Below is some data. Retype exactly the lines starting at the one with "Eventos 2014" and ending at the one with "на меры поддержки.".
*** Opening of WORKING DATA ***
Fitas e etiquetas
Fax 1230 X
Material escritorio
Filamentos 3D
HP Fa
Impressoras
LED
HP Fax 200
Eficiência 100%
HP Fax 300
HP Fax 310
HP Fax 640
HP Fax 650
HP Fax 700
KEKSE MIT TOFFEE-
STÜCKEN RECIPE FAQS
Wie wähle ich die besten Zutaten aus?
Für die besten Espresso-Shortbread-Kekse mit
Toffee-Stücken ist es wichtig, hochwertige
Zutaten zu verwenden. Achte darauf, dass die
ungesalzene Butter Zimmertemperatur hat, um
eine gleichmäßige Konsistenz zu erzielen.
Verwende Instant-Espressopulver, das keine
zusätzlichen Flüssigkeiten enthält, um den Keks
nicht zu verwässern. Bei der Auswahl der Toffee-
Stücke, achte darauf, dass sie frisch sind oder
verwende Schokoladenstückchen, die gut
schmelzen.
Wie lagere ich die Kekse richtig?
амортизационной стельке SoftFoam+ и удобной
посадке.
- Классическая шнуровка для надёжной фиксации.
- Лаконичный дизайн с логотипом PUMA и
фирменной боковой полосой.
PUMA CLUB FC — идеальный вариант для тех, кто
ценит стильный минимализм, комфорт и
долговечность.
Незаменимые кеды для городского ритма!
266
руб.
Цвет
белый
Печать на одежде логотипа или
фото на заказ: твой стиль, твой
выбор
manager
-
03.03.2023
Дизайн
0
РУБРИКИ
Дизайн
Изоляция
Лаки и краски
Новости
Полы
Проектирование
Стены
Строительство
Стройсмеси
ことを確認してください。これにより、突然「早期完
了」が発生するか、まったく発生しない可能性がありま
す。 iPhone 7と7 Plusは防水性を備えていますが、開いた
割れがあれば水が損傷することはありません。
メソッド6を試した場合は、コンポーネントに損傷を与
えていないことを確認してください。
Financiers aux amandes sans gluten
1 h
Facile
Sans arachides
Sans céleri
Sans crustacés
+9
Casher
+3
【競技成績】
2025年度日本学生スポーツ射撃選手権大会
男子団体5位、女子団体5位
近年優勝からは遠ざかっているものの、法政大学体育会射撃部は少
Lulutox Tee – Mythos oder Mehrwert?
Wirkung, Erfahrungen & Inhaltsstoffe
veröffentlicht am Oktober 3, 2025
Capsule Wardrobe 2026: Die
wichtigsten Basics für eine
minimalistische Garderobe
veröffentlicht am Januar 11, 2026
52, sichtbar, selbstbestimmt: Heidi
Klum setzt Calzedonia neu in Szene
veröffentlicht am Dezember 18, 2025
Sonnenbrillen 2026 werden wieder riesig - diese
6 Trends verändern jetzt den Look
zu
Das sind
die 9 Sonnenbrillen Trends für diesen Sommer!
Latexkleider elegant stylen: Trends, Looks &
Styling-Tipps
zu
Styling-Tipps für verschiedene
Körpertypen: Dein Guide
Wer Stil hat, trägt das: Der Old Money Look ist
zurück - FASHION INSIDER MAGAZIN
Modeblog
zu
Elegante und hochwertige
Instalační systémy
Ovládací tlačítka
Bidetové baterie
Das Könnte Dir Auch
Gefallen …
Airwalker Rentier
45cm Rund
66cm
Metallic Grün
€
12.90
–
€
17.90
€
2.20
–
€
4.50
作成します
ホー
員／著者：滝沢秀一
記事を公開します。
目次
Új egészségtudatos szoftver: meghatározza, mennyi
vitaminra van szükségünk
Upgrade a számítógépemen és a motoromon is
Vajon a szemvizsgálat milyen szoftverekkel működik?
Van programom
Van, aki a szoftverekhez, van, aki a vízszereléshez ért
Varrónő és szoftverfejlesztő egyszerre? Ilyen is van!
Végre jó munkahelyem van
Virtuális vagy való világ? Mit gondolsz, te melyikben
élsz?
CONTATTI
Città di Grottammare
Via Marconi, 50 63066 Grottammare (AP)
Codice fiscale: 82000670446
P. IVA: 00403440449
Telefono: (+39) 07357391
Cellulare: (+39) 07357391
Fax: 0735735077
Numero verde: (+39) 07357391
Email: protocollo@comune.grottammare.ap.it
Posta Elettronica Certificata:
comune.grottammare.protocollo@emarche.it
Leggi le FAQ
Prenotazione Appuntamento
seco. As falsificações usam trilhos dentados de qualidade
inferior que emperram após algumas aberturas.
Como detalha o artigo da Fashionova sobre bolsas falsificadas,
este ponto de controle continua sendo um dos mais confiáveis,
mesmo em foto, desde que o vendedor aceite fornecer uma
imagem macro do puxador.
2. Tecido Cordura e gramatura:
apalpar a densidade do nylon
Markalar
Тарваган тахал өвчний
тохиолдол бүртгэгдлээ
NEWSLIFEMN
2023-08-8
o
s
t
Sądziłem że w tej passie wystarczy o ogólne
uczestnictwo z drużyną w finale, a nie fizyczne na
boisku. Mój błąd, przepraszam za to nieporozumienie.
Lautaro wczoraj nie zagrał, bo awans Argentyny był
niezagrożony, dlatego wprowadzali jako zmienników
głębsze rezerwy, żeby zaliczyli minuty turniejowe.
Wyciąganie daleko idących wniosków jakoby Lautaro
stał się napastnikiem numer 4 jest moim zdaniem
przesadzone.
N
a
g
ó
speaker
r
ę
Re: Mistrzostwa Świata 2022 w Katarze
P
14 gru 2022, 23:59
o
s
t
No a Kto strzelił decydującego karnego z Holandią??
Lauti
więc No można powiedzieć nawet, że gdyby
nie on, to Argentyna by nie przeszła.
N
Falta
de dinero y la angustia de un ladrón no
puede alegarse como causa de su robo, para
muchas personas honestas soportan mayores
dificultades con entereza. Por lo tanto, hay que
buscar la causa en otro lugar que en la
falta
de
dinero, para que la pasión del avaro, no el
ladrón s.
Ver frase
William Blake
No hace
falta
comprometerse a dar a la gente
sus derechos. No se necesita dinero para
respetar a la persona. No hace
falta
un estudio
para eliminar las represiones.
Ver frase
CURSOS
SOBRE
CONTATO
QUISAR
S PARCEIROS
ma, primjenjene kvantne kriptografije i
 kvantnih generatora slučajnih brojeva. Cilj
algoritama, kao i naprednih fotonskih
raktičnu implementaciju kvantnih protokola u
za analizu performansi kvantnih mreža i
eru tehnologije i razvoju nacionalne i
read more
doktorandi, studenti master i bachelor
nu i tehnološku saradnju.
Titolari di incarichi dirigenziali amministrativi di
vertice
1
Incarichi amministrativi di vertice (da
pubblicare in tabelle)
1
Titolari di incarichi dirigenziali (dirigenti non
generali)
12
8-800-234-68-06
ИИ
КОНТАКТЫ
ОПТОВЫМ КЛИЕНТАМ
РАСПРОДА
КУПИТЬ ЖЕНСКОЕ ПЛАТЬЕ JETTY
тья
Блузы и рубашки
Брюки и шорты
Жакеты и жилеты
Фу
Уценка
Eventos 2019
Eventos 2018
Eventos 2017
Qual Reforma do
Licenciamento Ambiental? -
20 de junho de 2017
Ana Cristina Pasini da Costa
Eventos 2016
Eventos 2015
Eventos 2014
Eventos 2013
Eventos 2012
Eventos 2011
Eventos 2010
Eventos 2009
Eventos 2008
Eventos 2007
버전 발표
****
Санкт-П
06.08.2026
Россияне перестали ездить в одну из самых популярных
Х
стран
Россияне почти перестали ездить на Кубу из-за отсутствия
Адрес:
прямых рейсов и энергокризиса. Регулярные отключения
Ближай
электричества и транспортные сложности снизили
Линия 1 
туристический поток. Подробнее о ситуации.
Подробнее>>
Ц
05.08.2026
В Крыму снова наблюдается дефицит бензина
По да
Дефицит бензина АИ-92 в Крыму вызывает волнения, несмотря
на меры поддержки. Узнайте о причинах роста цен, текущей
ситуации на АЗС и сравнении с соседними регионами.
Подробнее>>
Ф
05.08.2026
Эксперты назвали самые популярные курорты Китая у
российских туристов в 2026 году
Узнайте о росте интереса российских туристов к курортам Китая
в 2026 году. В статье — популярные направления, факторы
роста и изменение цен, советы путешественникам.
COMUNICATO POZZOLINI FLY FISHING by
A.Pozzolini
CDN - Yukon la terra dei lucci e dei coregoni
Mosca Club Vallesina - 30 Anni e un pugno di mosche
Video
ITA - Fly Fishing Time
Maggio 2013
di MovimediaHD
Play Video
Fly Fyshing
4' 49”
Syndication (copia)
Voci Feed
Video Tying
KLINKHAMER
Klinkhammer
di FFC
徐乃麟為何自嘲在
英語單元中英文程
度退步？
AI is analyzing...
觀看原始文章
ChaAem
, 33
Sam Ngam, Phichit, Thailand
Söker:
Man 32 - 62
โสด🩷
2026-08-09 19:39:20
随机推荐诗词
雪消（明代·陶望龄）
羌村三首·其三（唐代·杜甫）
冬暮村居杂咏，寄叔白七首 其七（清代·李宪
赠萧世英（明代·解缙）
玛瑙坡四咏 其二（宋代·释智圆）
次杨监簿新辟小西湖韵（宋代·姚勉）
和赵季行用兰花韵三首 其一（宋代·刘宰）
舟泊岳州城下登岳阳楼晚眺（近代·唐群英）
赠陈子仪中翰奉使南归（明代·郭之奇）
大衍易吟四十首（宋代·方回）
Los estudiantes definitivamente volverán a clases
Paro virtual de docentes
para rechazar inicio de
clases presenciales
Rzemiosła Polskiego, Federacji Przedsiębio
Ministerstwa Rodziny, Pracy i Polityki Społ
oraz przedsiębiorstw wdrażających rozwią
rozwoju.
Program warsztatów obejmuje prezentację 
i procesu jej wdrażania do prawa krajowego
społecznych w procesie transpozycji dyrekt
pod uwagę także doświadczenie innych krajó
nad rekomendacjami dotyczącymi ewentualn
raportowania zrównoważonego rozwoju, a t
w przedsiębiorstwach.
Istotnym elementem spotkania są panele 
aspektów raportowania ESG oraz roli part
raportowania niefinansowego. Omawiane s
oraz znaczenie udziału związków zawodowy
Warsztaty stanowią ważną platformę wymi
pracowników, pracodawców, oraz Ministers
*** Close of WORKING DATA ***
• SOLUTION TO THIS EXERCISE:
Eventos 2014
Eventos 2013
Eventos 2012
Eventos 2011
Eventos 2010
Eventos 2009
Eventos 2008
Eventos 2007
버전 발표
****
Санкт-П
06.08.2026
Россияне перестали ездить в одну из самых популярных
Х
стран
Россияне почти перестали ездить на Кубу из-за отсутствия
Адрес:
прямых рейсов и энергокризиса. Регулярные отключения
Ближай
электричества и транспортные сложности снизили
Линия 1 
туристический поток. Подробнее о ситуации.
Подробнее>>
Ц
05.08.2026
В Крыму снова наблюдается дефицит бензина
По да
Дефицит бензина АИ-92 в Крыму вызывает волнения, несмотря
на меры поддержки. Узнайте о причинах роста цен, текущей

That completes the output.